Unca Cheeks the Toy Wonder's Silver Age Comics Web Site!

"Why the Slow, Agonizing Death of the Comics Industry Is (Mostly) All Your Fault..."

(... and how it could still all get fixed, if only enough fanboy heads were rudely dislodged from a sufficient quantity of fanboy derrieres.)



"Only the learned read old books, and we have now so dealt with the learned [...] We have done this by inculcating 'The Historical Point of View.' The Historical Point of View, put briefly, means that when a learned man is presented with any statement in an ancient author, the one question he never asks is whether it is true. He asks who influenced the ancient writer, and how far the statement is consistent with what he said in other books, and what phase in the writer's development, or in the general history of thought, it illustrates, and how it affected later writers. [...] To regard the ancient writer as a possible source of knowledge -- to anticipate that what he said could possibly modify your own thoughts or behaviour -- this would be rejected as unutterably simple-minded."

-- C. S. Lewis, The Screwtape Letters


This one -- I am as Nostradamus; the future is mine to know -- is going to cheese off damn near everyone who reads it.

Lurching and loping my way to the one hundred page mark on this, my Silver Age Shrine... I've had the real and distinct pleasure of communicating with (literally) scores of you, out there on the other side of the cyber-veil, re: the merits and measure of that marvelous, seminal period in comic book history.

This site -- for whatever reason you wish to asccribe -- has attracted (if I may say so, without embarrassing anyone unduly) one darned classy bunch of "regulars," by and large. E-mail missals sent winging my way have been both literate and lucid; refreshingly free of the anti-Silver Age bias that is (from all indications) common enough coin amongst the modern day would-be comics cognoscenti, to whom anything older than breakfast is antediluvian, and fit only for the ashcan.

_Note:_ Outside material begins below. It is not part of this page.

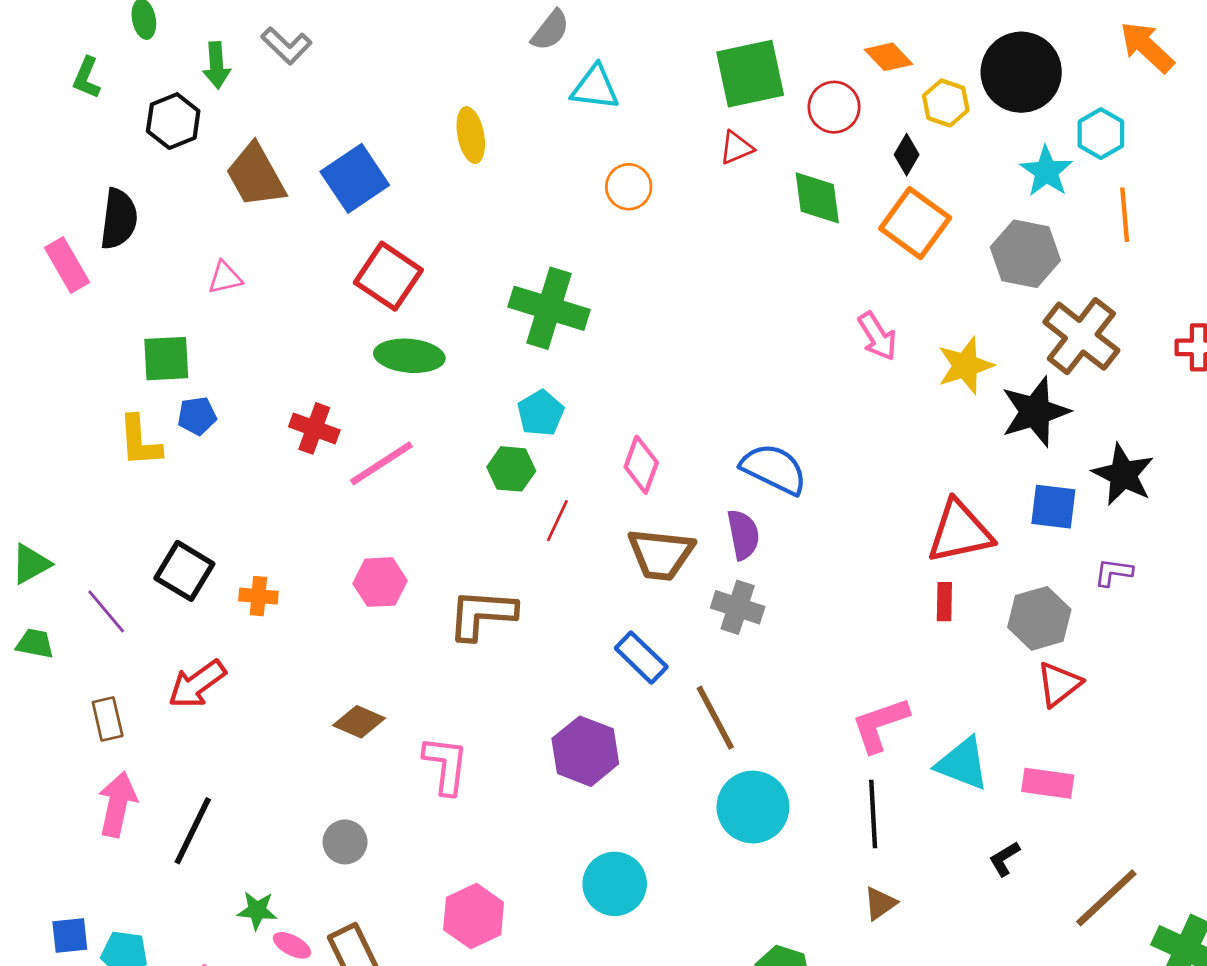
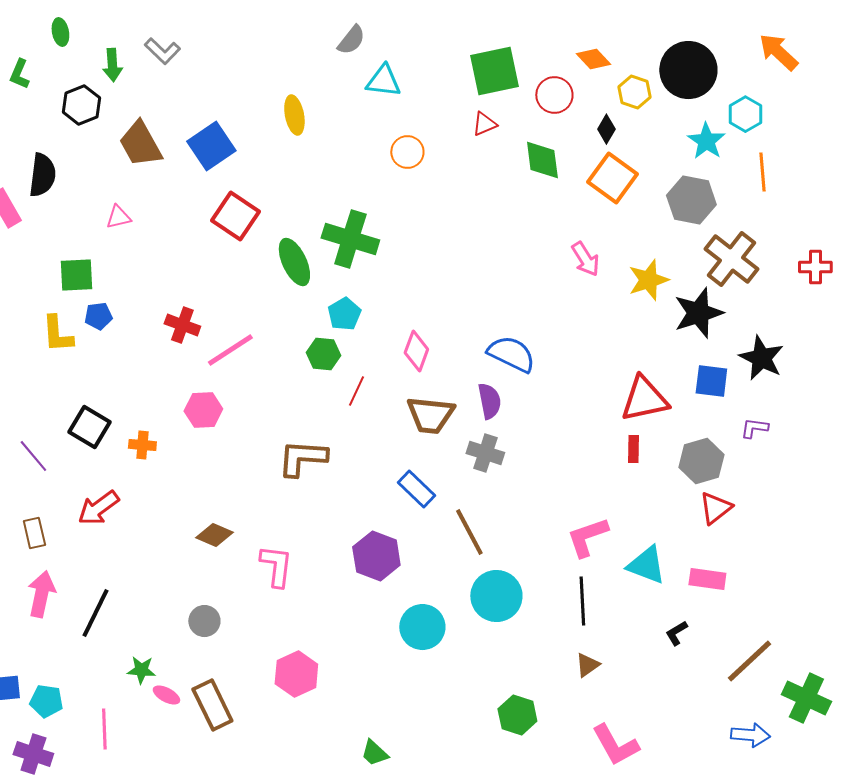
green ellipse: (409, 356) -> (294, 262), moved, turned 60
pink hexagon: (380, 582) -> (203, 410), moved
cyan circle: (615, 884) -> (422, 627), moved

Not to belabor the point: it has been (and, I trust, will continue to be) my signal honor and pleasure to continue doing this archive/ retrospective, for as long as soul; fingers; and keyboard decently allow.

However: no matter how great the temptation (or enjoyable the experience) it may well prove to luxuriate in the shared memories of that period -- not so very long ago, really; only an eternity or three -- when comics were still written to be equally accessible to readers young and old alike; when the artists working on same were mature craftsmen, and not anatomy- and proportion-shy adolescents, rehashing and replicating one another's non-existent "styles" like so many soulless little Xerox machines... even such pleasures as nostalgia may afford us are numbed, somewhat, by the awareness that we are sipping cocktails (so to speak) at a dinner party which has, really, all but ended.

That the comics industry is in the midst of hard times -- the hardest times, in fact, it has ever seen -- is scarcely a revelation, to any fan or reader savvy enough to read an issue of KISS: THE PSYCHO CIRCUS without benefit of silent labial accompaniment.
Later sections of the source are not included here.